# turnouts...



## ClarkW (Mar 14, 2017)

I put a turnout in my layout immediately following a semicircle of curved track. Now I notice derailments at that location and i'm curious if the wheels might still be "leaning" to the outside. Is there a commonsense rule not to connect turnouts to curved track?

This is N guage Kato Unitrack and the recurring proble is at a double track crossover.
I was also thinking to add some weight to some of the cars. Any thoughts gratefully considered....


----------



## Mark VerMurlen (Aug 15, 2015)

I think it’s fairly common to have a turnout immediately after a curve. I’ve got a few on my layout.

What’s the brand and “size” (#4, #6, etc.) of your turnout?

Mark


----------



## 1905dave (Sep 18, 2016)

ClarkW said:


> I put a turnout in my layout immediately following a semicircle of curved track. Now I notice derailments at that location and i'm curious if the wheels might still be "leaning" to the outside. Is there a commonsense rule not to connect turnouts to curved track?


Is the turnout in the same direction as the curve or opposite of the curve? 

If its the same direction, I would check to make sure that there isn't a kink in the track between the curve and the switch.

If its in the opposite direction, then you may have introduced an "S" curve in the track, which can cause derailments. In that case adding a car length of track between the switch and curve might help.

Or it may be that the switch just isn't fitting up right, in which case it could cause derailments wherever it was.


----------



## mesenteria (Oct 29, 2015)

You can have a turnout immediately at the end of a curve, but the curve should be broad, generally, say in the 24" and above range. And that turnout must be flat and level, or at least supported consistently evenly across its rails and along its routes.

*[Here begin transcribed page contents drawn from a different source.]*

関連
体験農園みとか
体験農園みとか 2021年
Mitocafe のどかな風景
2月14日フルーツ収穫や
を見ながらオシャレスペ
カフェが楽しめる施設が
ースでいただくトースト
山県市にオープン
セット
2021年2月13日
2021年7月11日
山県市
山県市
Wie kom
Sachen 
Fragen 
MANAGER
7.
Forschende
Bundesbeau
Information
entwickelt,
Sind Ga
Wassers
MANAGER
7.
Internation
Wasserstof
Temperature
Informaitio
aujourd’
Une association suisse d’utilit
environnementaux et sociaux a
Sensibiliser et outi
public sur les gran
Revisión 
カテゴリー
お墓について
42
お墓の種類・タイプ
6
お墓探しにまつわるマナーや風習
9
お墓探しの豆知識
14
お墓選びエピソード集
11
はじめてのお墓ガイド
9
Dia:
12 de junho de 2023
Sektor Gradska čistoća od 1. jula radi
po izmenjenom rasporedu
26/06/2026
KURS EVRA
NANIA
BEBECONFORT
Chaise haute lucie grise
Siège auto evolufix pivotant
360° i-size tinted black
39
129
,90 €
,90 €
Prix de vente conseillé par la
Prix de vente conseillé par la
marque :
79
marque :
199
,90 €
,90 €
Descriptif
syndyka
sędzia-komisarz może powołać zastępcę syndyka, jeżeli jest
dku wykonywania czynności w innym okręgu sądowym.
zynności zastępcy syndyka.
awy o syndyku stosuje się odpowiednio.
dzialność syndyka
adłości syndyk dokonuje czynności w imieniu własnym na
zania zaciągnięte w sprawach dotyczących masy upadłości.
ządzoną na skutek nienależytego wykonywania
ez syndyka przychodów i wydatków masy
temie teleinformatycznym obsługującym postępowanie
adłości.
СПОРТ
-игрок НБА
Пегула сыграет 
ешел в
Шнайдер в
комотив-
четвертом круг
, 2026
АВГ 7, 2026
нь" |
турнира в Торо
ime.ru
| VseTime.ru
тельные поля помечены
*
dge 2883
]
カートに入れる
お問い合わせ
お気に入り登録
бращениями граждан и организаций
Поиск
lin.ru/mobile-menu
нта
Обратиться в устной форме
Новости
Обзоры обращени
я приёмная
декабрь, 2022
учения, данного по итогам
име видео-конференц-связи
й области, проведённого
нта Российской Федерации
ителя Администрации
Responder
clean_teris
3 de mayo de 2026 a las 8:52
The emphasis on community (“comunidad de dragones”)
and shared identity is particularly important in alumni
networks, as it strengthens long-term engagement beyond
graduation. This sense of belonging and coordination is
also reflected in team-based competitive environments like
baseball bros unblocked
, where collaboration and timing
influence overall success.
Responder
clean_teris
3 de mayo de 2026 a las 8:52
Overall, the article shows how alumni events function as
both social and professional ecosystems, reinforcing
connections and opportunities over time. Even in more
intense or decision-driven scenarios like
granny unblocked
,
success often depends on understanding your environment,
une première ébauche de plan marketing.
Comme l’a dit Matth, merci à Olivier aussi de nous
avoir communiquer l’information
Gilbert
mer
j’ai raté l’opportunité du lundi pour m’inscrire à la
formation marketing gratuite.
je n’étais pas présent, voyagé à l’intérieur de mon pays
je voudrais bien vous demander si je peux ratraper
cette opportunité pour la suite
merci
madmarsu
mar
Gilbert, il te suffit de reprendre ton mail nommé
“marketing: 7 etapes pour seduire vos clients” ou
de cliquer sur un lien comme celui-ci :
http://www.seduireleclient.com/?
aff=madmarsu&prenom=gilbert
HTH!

If it can sag, or hump, in the middle, even by 1/16th of an inch, you could get derailments. A low rail on the outside of a curve can set up a derailment.

But there are problems inherent with turnouts all by themselves, such as high frogs, narrow flange paths, or flange paths that are too wide, or points that don't lie flush and very sharp against their stock rails. There could be a gauge change halfway along the points rails...happens all the time.


----------



## DonR (Oct 18, 2012)

What derails: Loco, or specific cars?

I am assuming that the train runs smoothly
without derails over the rest of the track.

Usually, when there is a derail at a turnout there
is a vertical problem with the rails. The turnout
may 'lean' one way or the other.

Get down and close to the turnout with a bright light.
Run the train as slow as it will go. Watch the
wheels. When you see one START to lift, STOP.
There is a problem at that point.

Don


----------